Today we take reading as something everyone does. Well, this is not a fact, and many people can't read. Want proof? Well just take a look at your average college football team. Sorry, truth hurts. What does this have to do with Viking history? Just as today, reading was very important then. Today much of the paper is made with an acid process and the paper is terminal. Vikings didn't use acid paper but the 'paper' was terminal just the same. Wood and paper rot or burn very nice, now add 1,000 years of time. Now you know why stone monuments are about all that's left.
How important was reading? Odin hung himself on a tree as a sacrifice from himself to himself, to learn the secret of the ruins. Was magic the reason or was it being able to read? The answer may be both.
Prince Modupe, of West Africa, wrote in his book 'I Was A Savage', "The one crowded space in Father Perry's house was his bookshelves. I gradually came to understand that the marks on the pages were trapped words. Anyone could learn to decipher the symbols and turn the trapped words loose again into speech. The ink of the print trapped the thoughts; they could no more get away than a doomboo could get out of a pit. When the full realization of what this meant flooded over me... I shivered with the intensity of my desire to learn to do this wondrous thing myself".
In a world filled with radios and television reading takes a back seat. No one really needs to write that well when they can pick up a telephone and call home. Take that away and communications become very basic, you can talk, you can yell and you can send a letter. Secret and mystical things could be trapped in words, like where you hide your money and that magical word you yell in battle. You can also make a code with the words that only you, or those you want, can read. The three 'R's' is very important to anyone who wants to make their way in the world. No, that last sentence is not mine but a stylized quotation from Viking times. I may credit this quotation to the wrong person but I believe it was Thomas Jefferson that said, "A Nation without a history is a Nation without a future". In one of my articles a few years ago I wrote about how important recording history was to the Icelandic people. How were they different from the rest of the Vikings? Not very much! Your personal history was very important then.
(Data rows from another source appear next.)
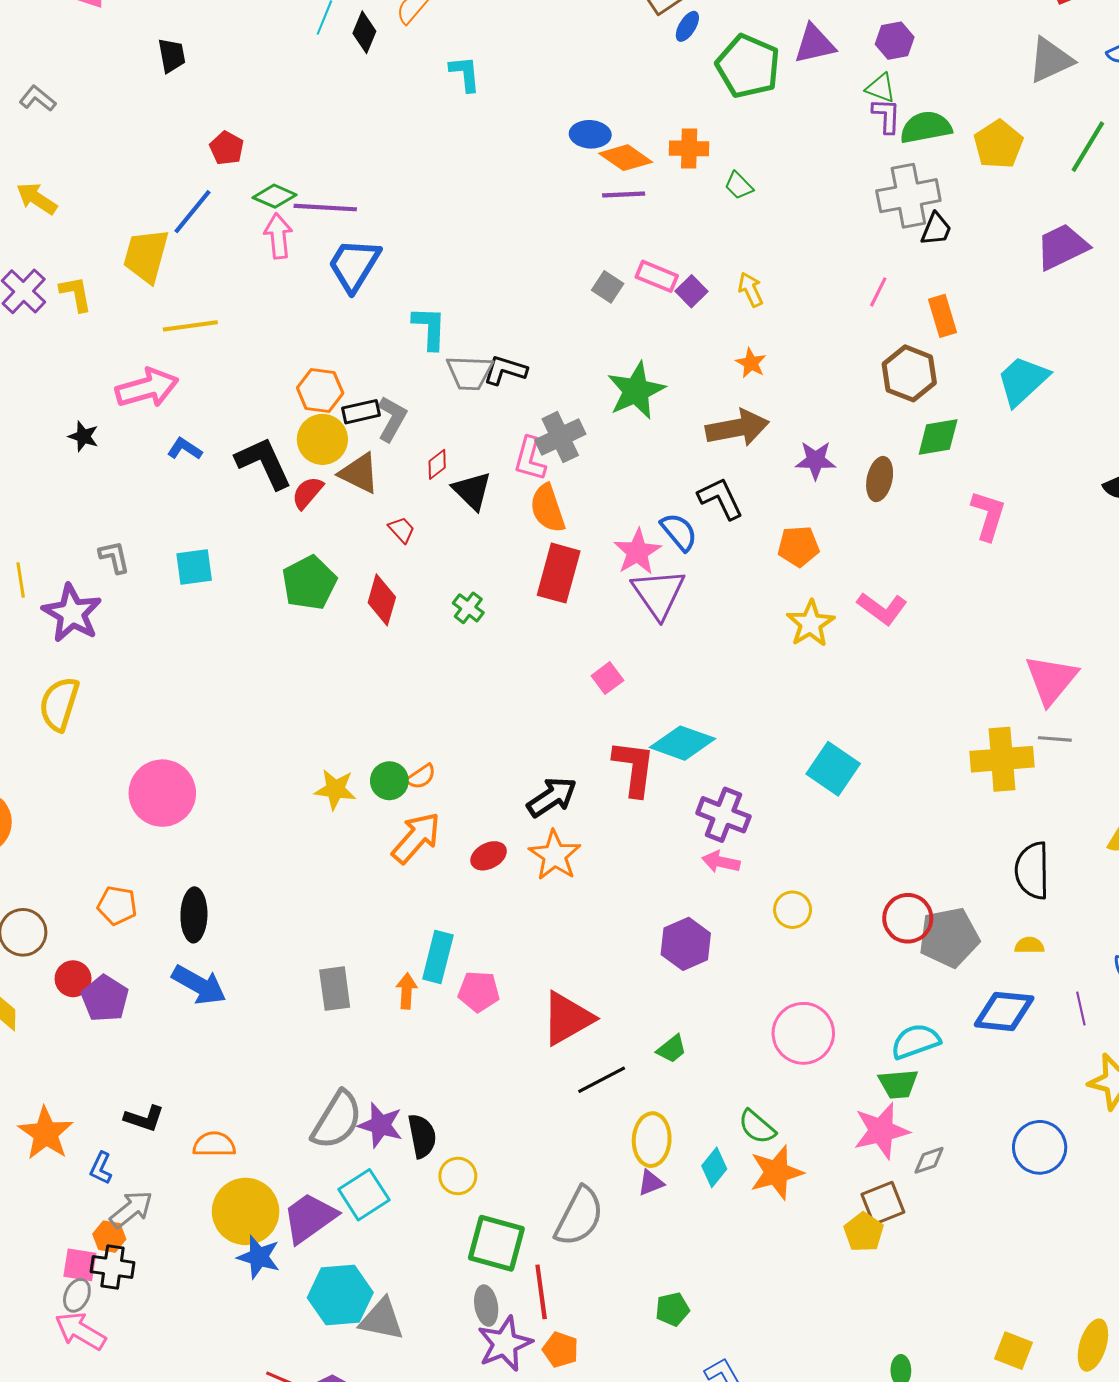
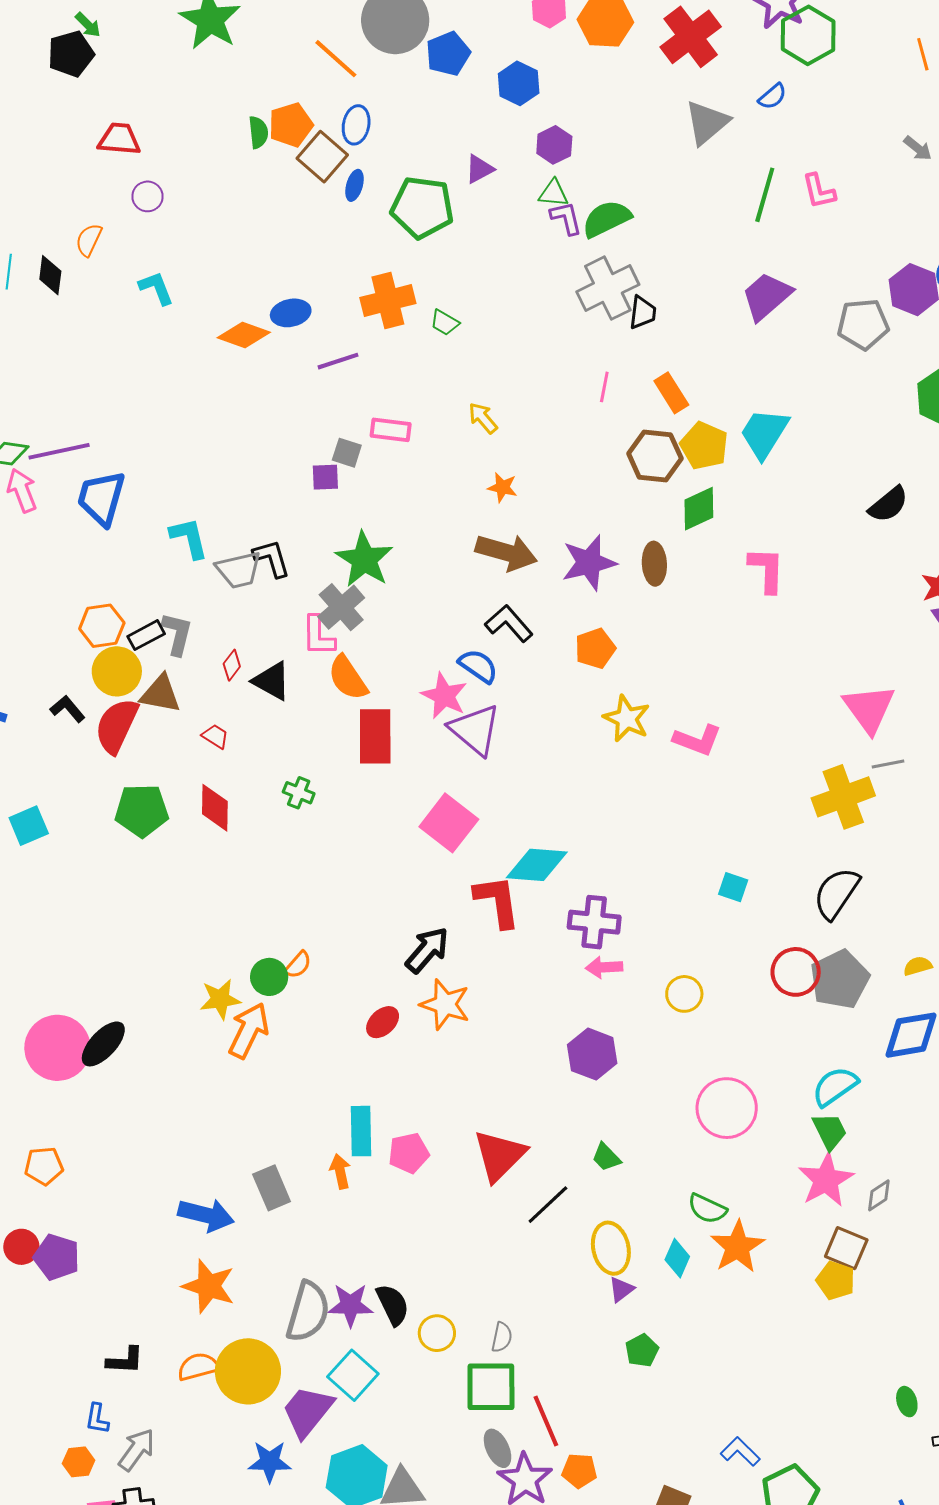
purple triangle: (815, 44) -> (479, 169), size x0.7
yellow pentagon: (998, 144) -> (704, 446), moved
orange cross: (689, 148) -> (388, 300), size x1.4
orange diamond: (626, 158) -> (244, 335), moved
purple square: (691, 291) -> (325, 477), moved, turned -32
black L-shape: (505, 370) -> (272, 558), turned 72
green star: (636, 391) -> (364, 559), moved
brown arrow: (737, 428) -> (506, 552), turned 42
purple star: (816, 460) -> (589, 563), size x1.4
black L-shape: (264, 463) -> (67, 709), size x0.6
red semicircle: (307, 493) -> (117, 726), size x1.6
green pentagon: (309, 583) -> (142, 811), turned -30
pink L-shape: (882, 608) -> (697, 740), moved
pink square: (607, 678) -> (449, 823), size x1.8
cyan square: (833, 769) -> (733, 887), moved, size x0.6
orange arrow: (416, 838) -> (249, 1030), moved
black semicircle: (1032, 871) -> (836, 893), moved, turned 50
black ellipse: (194, 915) -> (103, 1044), moved, turned 57
blue arrow: (199, 985) -> (206, 1215), moved
green trapezoid: (672, 1049) -> (606, 1157), turned 100
green trapezoid: (898, 1084) -> (830, 1131), turned -96
orange star: (46, 1133) -> (209, 1286), moved
brown square: (883, 1203) -> (846, 1248), turned -30
yellow circle: (246, 1211) -> (248, 1371), moved
gray semicircle: (579, 1217) -> (502, 1337), moved, size x0.5
orange hexagon: (109, 1237) -> (79, 1462), moved
green pentagon: (672, 1309) -> (642, 1350), moved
When Snorri wrote the history of the King's, how much was really word of mouth and how much from carefully protected written records? My own guess is that a two hundred years old family record was to fragile or valuable to let out of your grasp. How quick would you be to let a handed down family history walk out the door with some government type person and a vague promise that they would return it. Snorri had to have had some success at this based on his books on the Norse Kings and poetry. There are several other records that state that their quotations come from books written in the 930's by Vikings. The original books were lost a very long time ago but the reference to them, in books from the 1200's and later, is very real.
Runes were used for more than just magic.